Obviously the question on everyone’s mind now is: why? Why go through the trouble of launching this terrible sounding new website and pissing off your customers only to change your mind before the terrible sounding new website even gets off the ground? Maybe too many customers were becoming ex-customers in the wake of the Qwikster announcement and they decided to bite the bullet now before things got any worse.

Netflix had built up a public image in recent years as a forward-thinking company. Their initial idea was brilliant, their service was superb, and their ability to see the viability of streaming film and television content early made them a major player in the entertainment industry. With all that said: what the hell is going on over at Netflix? Hastings has become convinced that DVD-by-mail is a dead-end, and it seems like the mad scramble to prepare for that reality has led him to make all kinds of poorly considered moves; first an extreme price hike (which Hastings still insists was necessary) and now this crazy boondoggle with Qwikster. Everything about the website was poorly conceived, from the name, to the weirdly casual video announcement, to the fact that they hadn’t secured the Qwikster handle on Twitter (leading customers who went looking for it to find a stoner with a potsmoking Elmo as its Twitter icon), to the bizarre double talk of Hastings’ blog post. Did he (and the rest of the company) really think that an “advantage of separate websites is simplicity for our members?” How did they not realize that the opposite was actually the truth?

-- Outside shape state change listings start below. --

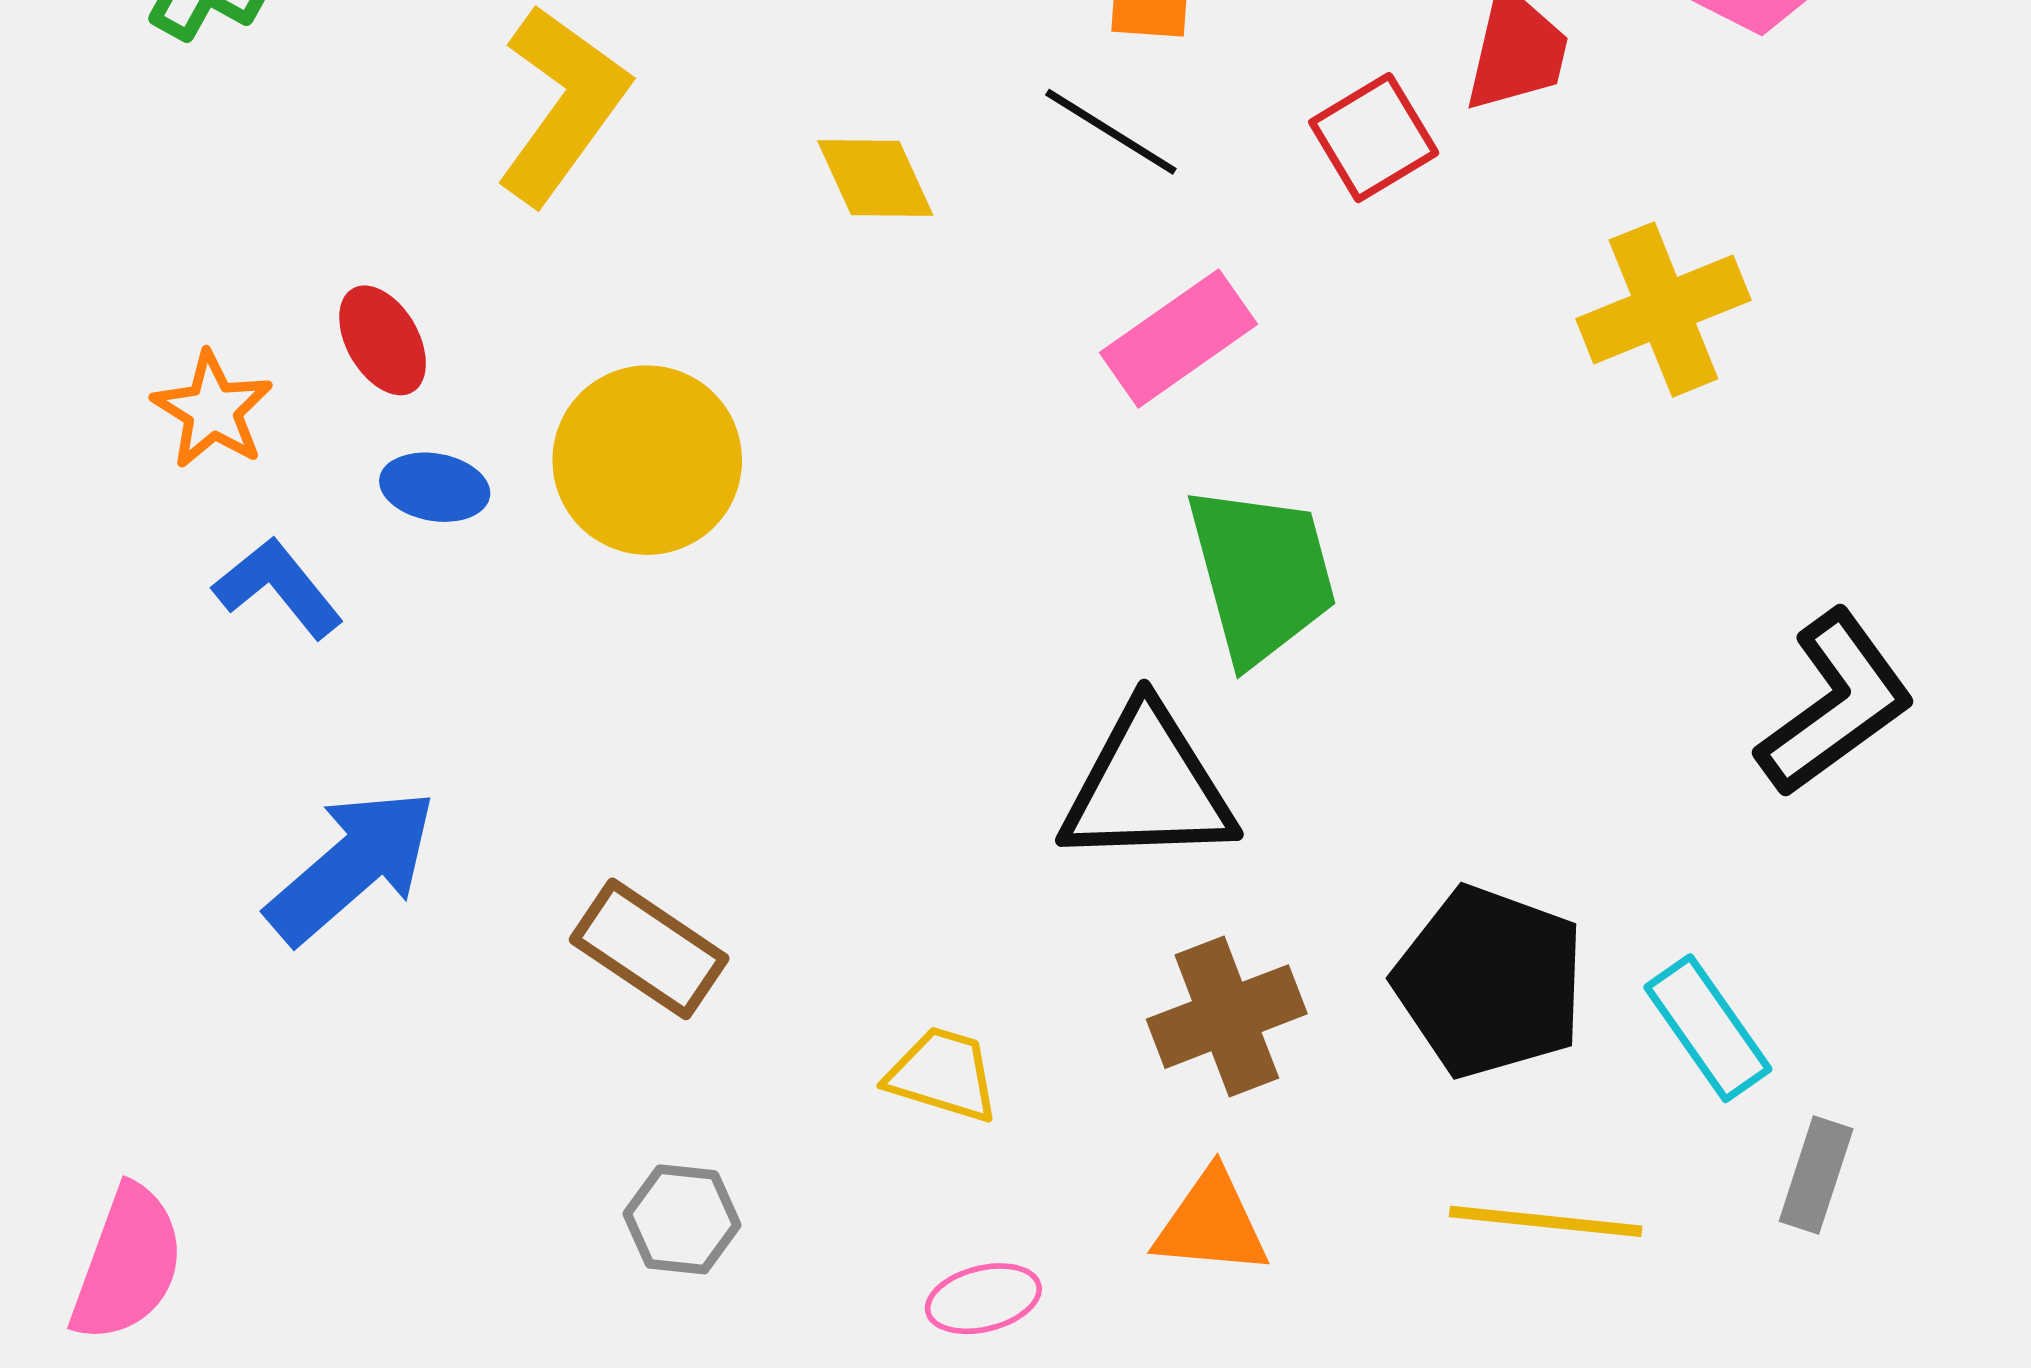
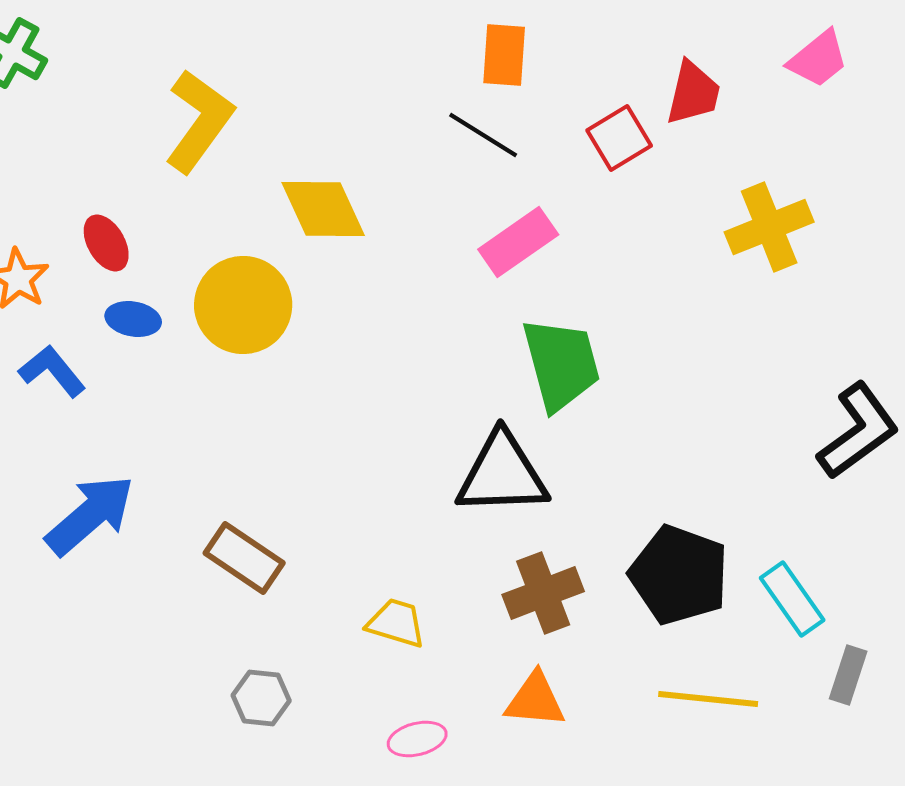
yellow diamond: (875, 178) -> (323, 209), moved, size x1.4

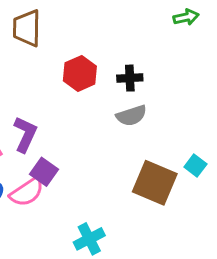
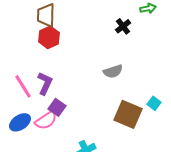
red hexagon: (80, 73) -> (49, 37), moved
black cross: (130, 78) -> (123, 26), moved, turned -35

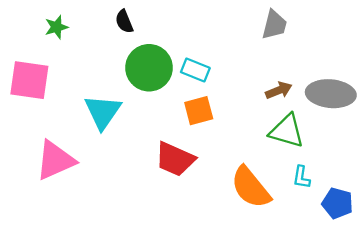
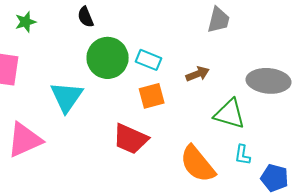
brown arrow: (279, 90) -> (198, 74), moved

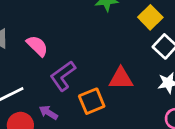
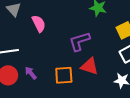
purple L-shape: (63, 76) -> (79, 41), moved

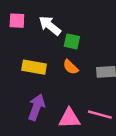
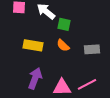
pink line: (100, 115) -> (87, 84), turned -42

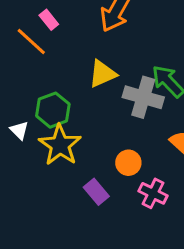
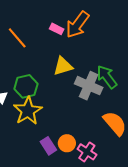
pink rectangle: (49, 20) -> (57, 29), moved, turned -32
orange circle: (128, 163) -> (67, 143), moved

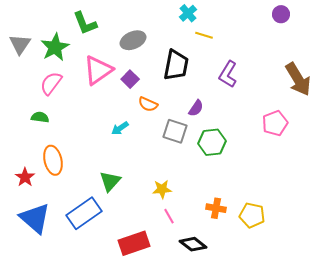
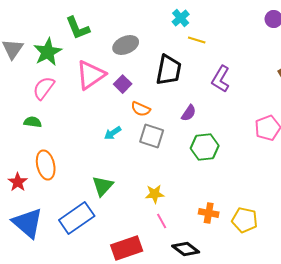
gray square: (175, 131) -> (152, 136), moved

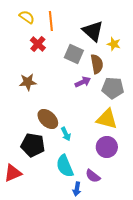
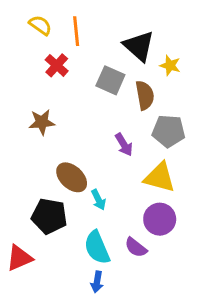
purple arrow: (83, 82) -> (124, 145), moved, turned 84
purple semicircle: (93, 176) -> (136, 247), moved
blue arrow: (77, 189) -> (97, 282), moved

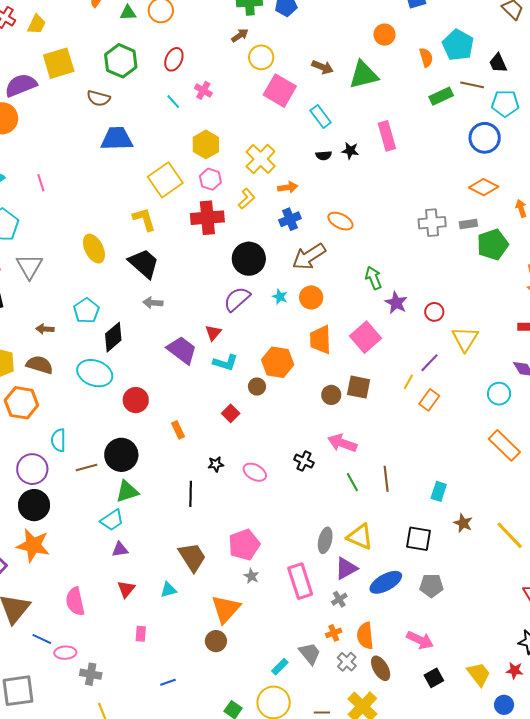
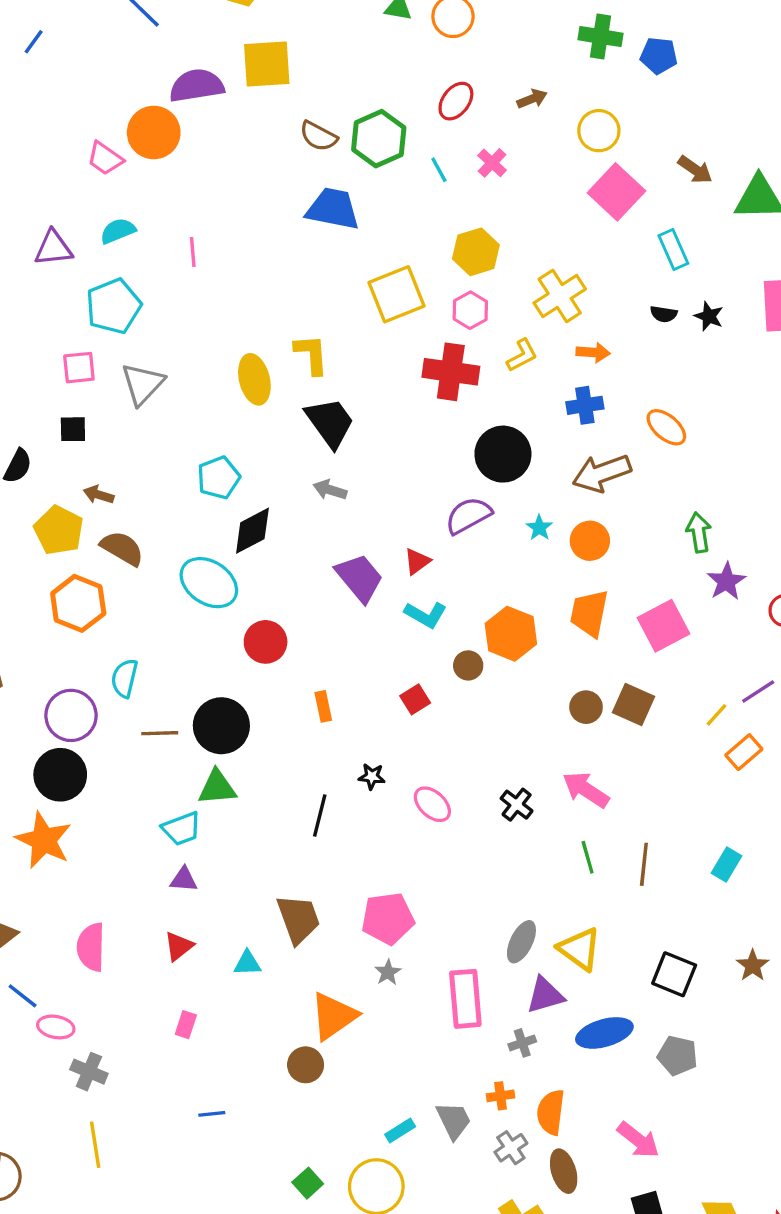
brown arrow: (240, 35) -> (532, 99), moved
green hexagon: (121, 61) -> (379, 139), moved
yellow L-shape: (144, 219) -> (311, 354), moved
brown arrow: (45, 329) -> (98, 495), moved
cyan rectangle: (439, 491) -> (727, 864), moved

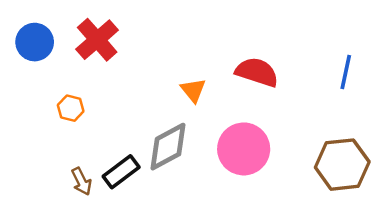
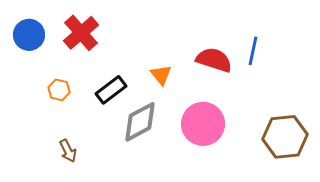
blue line: (346, 72) -> (253, 51), moved
black rectangle: (121, 172) -> (111, 90), moved

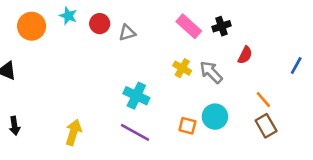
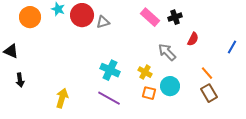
red circle: (100, 24) -> (82, 15), size x1.5
yellow cross: (182, 68) -> (145, 72), moved
black arrow: (15, 126) -> (20, 80), moved

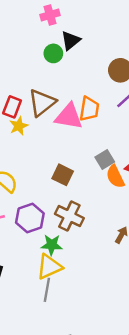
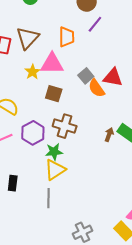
pink triangle: (69, 116) -> (52, 64), moved
yellow star: (19, 126) -> (32, 72), moved
gray line: (47, 290) -> (49, 198), moved

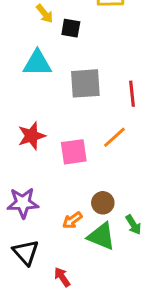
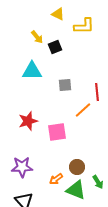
black square: (71, 28) -> (55, 47), turned -32
gray square: (85, 83) -> (65, 85), size x0.6
orange line: (114, 137) -> (83, 110), moved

What should Netflix do now? Glad you asked, no one at all! If I were sitting in charge of Netflix today, I would try to reverse this wave of bad publicity by finally installing some of the features that users have begged for for years but that the company, either in its laziness or arrogance, has never bothered to add. Each week, there should be an easy-to-find, easy-to-use list of the new titles available for DVD rental and streaming. We could also use a release calendar for upcoming titles arranged by date of availability. And master lists of every streaming title in alphabetical order would be great as well. As Hastings’ announcement this morning boasts, Netflix is adding new streaming content all the time. But how can you tell? There’s no easy way to find everything that’s been added without going to some third party website like the invaluable Instant Watcher. Just yesterday I discovered “Conan O’Brien Can’t Stop,” a documentary I’ve been really looking forward to, was available on Netflix Watch Instantly. When did that happen? I don’t know; it just showed up. Netflix is an invaluable tool for movie and TV lovers, but it’s also become a bit user unfriendly. Now would be a great time to change that.

No word how the death of Qwikster will affect the one significant change to Netflix’s service that was announced with it: the addition of video game rentals. Hastings’ blog post made no mention of it. In the meantime, let’s all pour out a New Coke for Qwikster. We hardly knew ye. And ye will not be missed.

Will Qwikster’s demise affect the way you use your Netflix plan? Tell us in the comments below or on Facebook and Twitter.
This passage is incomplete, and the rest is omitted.